ABOUT THIS EXERCISE
Write the data out again exactly, with every picture removed.

DATA FOR THIS EXERCISE
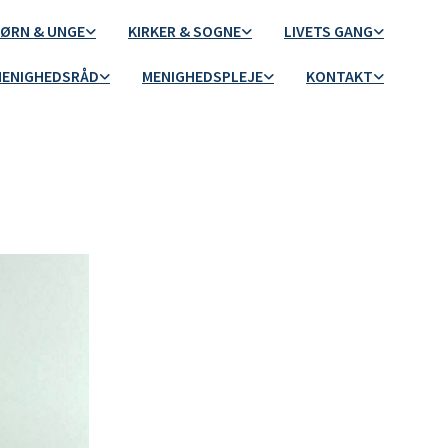
ØRN & UNGE
KIRKER & SOGNE
LIVETS GANG
ENIGHEDSRÅD
MENIGHEDSPLEJE
KONTAKT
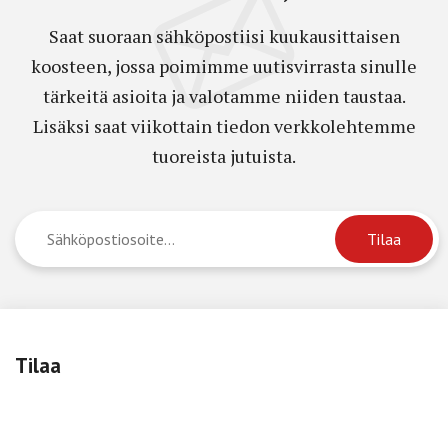
Saat suoraan sähköpostiisi kuukausittaisen
koosteen, jossa poimimme uutisvirrasta sinulle
tärkeitä asioita ja valotamme niiden taustaa.
Lisäksi saat viikottain tiedon verkkolehtemme
tuoreista jutuista.
Tilaa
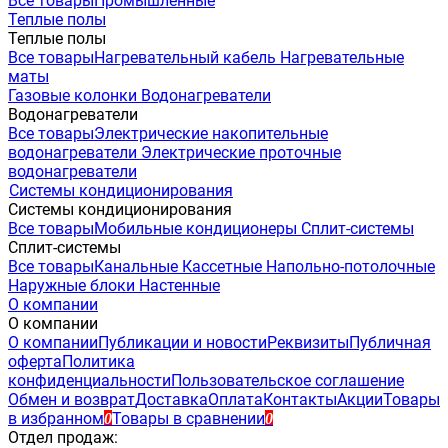
Все товары
Промышленные
Теплые полы
Теплые полы
Все товары
Нагревательный кабель
Нагревательные
маты
Газовые колонки
Водонагреватели
Водонагреватели
Все товары
Электрические накопительные
водонагреватели
Электрические проточные
водонагреватели
Системы кондиционирования
Системы кондиционирования
Все товары
Мобильные кондиционеры
Сплит-системы
Сплит-системы
Все товары
Канальные
Кассетные
Напольно-потолочные
Наружные блоки
Настенные
О компании
О компании
О компании
Публикации и новости
Реквизиты
Публичная
оферта
Политика
конфиденциальности
Пользовательское соглашение
Обмен и возврат
Доставка
Оплата
Контакты
Акции
Товары
в избранном
Товары в сравнении
0
0
Отдел продаж:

RESULT
ØRN & UNGE
KIRKER & SOGNE
LIVETS GANG
ENIGHEDSRÅD
MENIGHEDSPLEJE
KONTAKT
Saat suoraan sähköpostiisi kuukausittaisen
koosteen, jossa poimimme uutisvirrasta sinulle
tärkeitä asioita ja valotamme niiden taustaa.
Lisäksi saat viikottain tiedon verkkolehtemme
tuoreista jutuista.
Tilaa
Все товары
Промышленные
Теплые полы
Теплые полы
Все товары
Нагревательный кабель
Нагревательные
маты
Газовые колонки
Водонагреватели
Водонагреватели
Все товары
Электрические накопительные
водонагреватели
Электрические проточные
водонагреватели
Системы кондиционирования
Системы кондиционирования
Все товары
Мобильные кондиционеры
Сплит-системы
Сплит-системы
Все товары
Канальные
Кассетные
Напольно-потолочные
Наружные блоки
Настенные
О компании
О компании
О компании
Публикации и новости
Реквизиты
Публичная
оферта
Политика
конфиденциальности
Пользовательское соглашение
Обмен и возврат
Доставка
Оплата
Контакты
Акции
Товары
в избранном
Товары в сравнении
0
0
Отдел продаж:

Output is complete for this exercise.